Thursday, October 15, 2009

Observations on the Health Care Argument

I posted a link on Facebook for people to petition the Democratic Congressional leaders on behalf of the Public Option as part of health care reform. (Yes, some are afraid they're going to abandon it.) So, though I just post these things for people who would want to follow up if they want or to ignore if they don't (I even said that in the post!), some people can't resist commenting/arguing. And the comments seemed to go on and on, and all while I wasn't looking. So, here's a few observations that are specific to comments already posted there on my Facebook wall. Feel free to read. Or ignore.

  1. Jesus died in a political execution. To claim he had no interaction with the political systems of his day is not only to miss that fact, but also to miss the fact that he borrows not only the words but the program of the OT prophets. See his statements in the synagogue in Luke 4, for instance. A thorough study of the concept of the “kingdom of God” will also lead to the prophets and to concepts of justice and mercy.
  2. “The poor you always have with you” was not a social program but an observation about the continual injustice of political (and perhaps economic) systems.
  3. To observe that the present system can be abused, and to argue that a reformed system might or will also be abused, is not an argument against reform.
  4. To argue that we can’t get a perfect system is also not an argument against reform, but better understood as a warning that the process will likely take a long time and go through several stages.
  5. Since capitalism is a conscious effort to eliminate ethical input into the economic system, and Marxism is an effort to put ethics INTO the economic system, it can be argued that Marxism could (if truly employed – which it has never been) is more ethical than capitalism.

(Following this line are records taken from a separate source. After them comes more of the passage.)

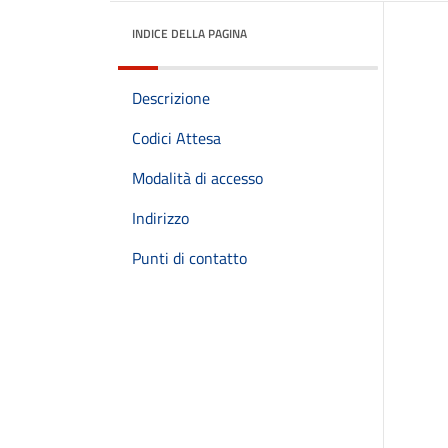
INDICE DELLA PAGINA
Descrizione
Codici Attesa
Modalità di accesso
Indirizzo
Punti di contatto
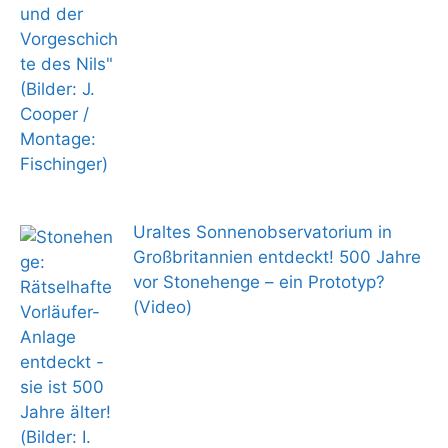
Uraltes Sonnenobservatorium in
Großbritannien entdeckt! 500 Jahre
vor Stonehenge – ein Prototyp?
(Video)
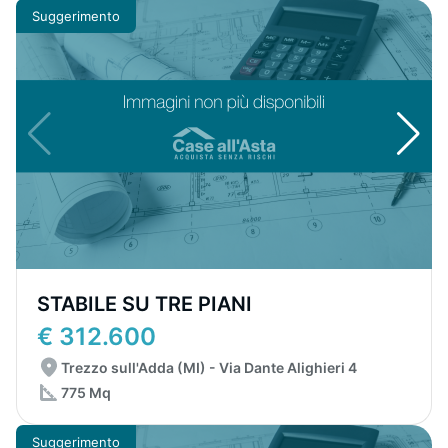
Suggerimento
STABILE SU TRE PIANI
€ 312.600
Trezzo sull'Adda (MI) - Via Dante Alighieri 4
775 Mq
Suggerimento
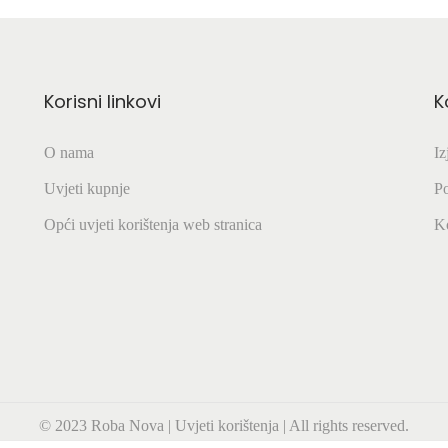
Korisni linkovi
K
O nama
Iz
Uvjeti kupnje
Po
Opći uvjeti korištenja web stranica
K
© 2023 Roba Nova
|
Uvjeti korištenja
|
All rights reserved.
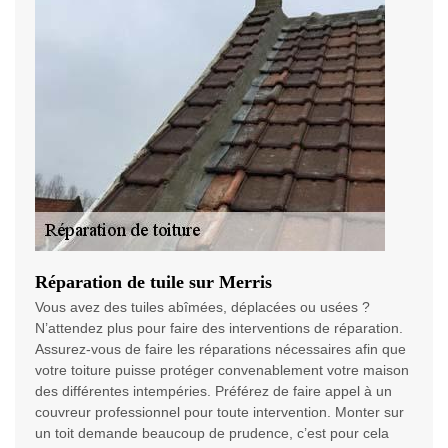
Réparation de tuile sur Merris
Vous avez des tuiles abîmées, déplacées ou usées ?
N’attendez plus pour faire des interventions de réparation.
Assurez-vous de faire les réparations nécessaires afin que
votre toiture puisse protéger convenablement votre maison
des différentes intempéries. Préférez de faire appel à un
couvreur professionnel pour toute intervention. Monter sur
un toit demande beaucoup de prudence, c’est pour cela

So, to label a reformed system as “neo-marxist” isn’t an argument against reform of the health care system to make it more ethical. It plays well in Oklahoma as a scare tactic, of course.
  6. As James pointed out, we’re already paying for health care of people who don’t have insurance. But putting some insurance regulations in place has the intention of keeping the costs down for everyone. It will not be free to anyone, except those who are verifiably unable to contribute. The intent of the program is to have everyone contribute and everyone benefit. Certainly good stewardship is important, but from a Biblical perspective no stewardship that excludes justice for the poor would be called “good.”

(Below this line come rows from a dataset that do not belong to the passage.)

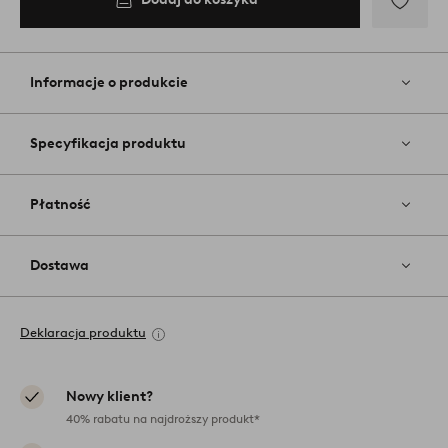
Dodaj
do
ulubiony
Informacje o produkcie
Specyfikacja produktu
Płatność
Dostawa
Deklaracja produktu
Nowy klient?
40% rabatu na najdroższy produkt*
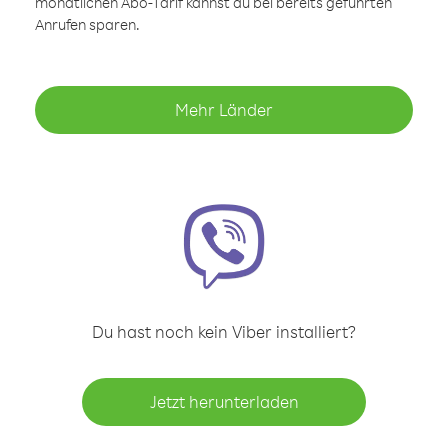
monatlichen Abo-Tarif kannst du bei bereits geführten
Anrufen sparen.
Mehr Länder
Du hast noch kein Viber installiert?
Jetzt herunterladen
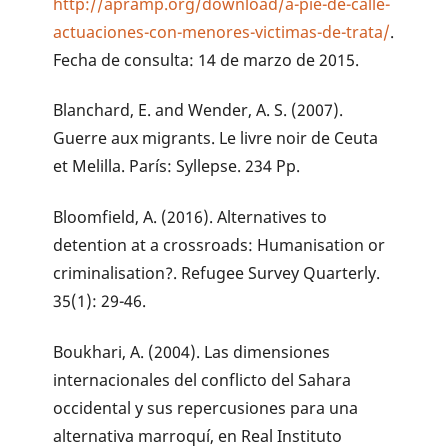
http://apramp.org/download/a-pie-de-calle-
actuaciones-con-menores-victimas-de-trata/
.
Fecha de consulta: 14 de marzo de 2015.
Blanchard, E. and Wender, A. S. (2007).
Guerre aux migrants. Le livre noir de Ceuta
et Melilla. París: Syllepse. 234 Pp.
Bloomfield, A. (2016). Alternatives to
detention at a crossroads: Humanisation or
criminalisation?. Refugee Survey Quarterly.
35(1): 29-46.
Boukhari, A. (2004). Las dimensiones
internacionales del conflicto del Sahara
occidental y sus repercusiones para una
alternativa marroquí, en Real Instituto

  7. If we exclude WWJD from the argument, then, yes, we end in moral relativism. I think Harold is right about that. If we don’t have divine input into our ethics, then we’re just making it all up, and then the strong get their way and Mao was right: “truth is found at the end of a gun.” Oh – but that’s pretty close to what we have going right now!

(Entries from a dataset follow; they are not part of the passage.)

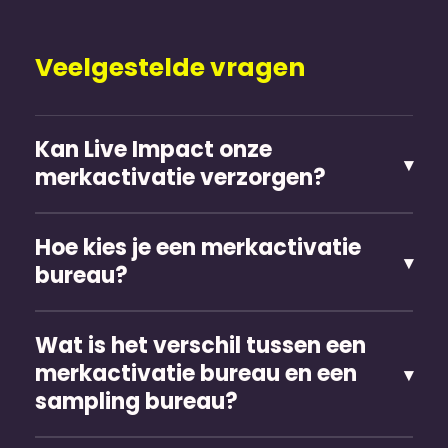
Veelgestelde vragen
Kan Live Impact onze
merkactivatie verzorgen?
Hoe kies je een merkactivatie
bureau?
Wat is het verschil tussen een
merkactivatie bureau en een
sampling bureau?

  8. Speaking of stewardship: Jesus statement about giving to Caesar’s what is Caesar’s needs to be understood as the best gag Jesus ever pulled, since Jesus knew, and his opponents there SHOULD HAVE KNOWN, that in reality none of this stuff belongs to Caesar, but it all belongs to God. So Jesus walks away unscathed -- no doubt scratching his head and wondering how his good Jewish opponents could have missed that one. Now, since it all belongs to God, we have to think pretty carefully about what we do with it. I don’t expect our government to be Christian in any way, shape or form, but I do want it to be more just.
  9. Final comment on justice: while we tend to define it as “getting what one deserves,” in the OT prophets (and even in the Psalms) “justice” is equated with taking care of the helpless: the widows, the orphans, the aliens. So, in essence “justice” in the OT means “acts of mercy.” See Isaiah 1:17, for instance, or Psalm 71:1-4.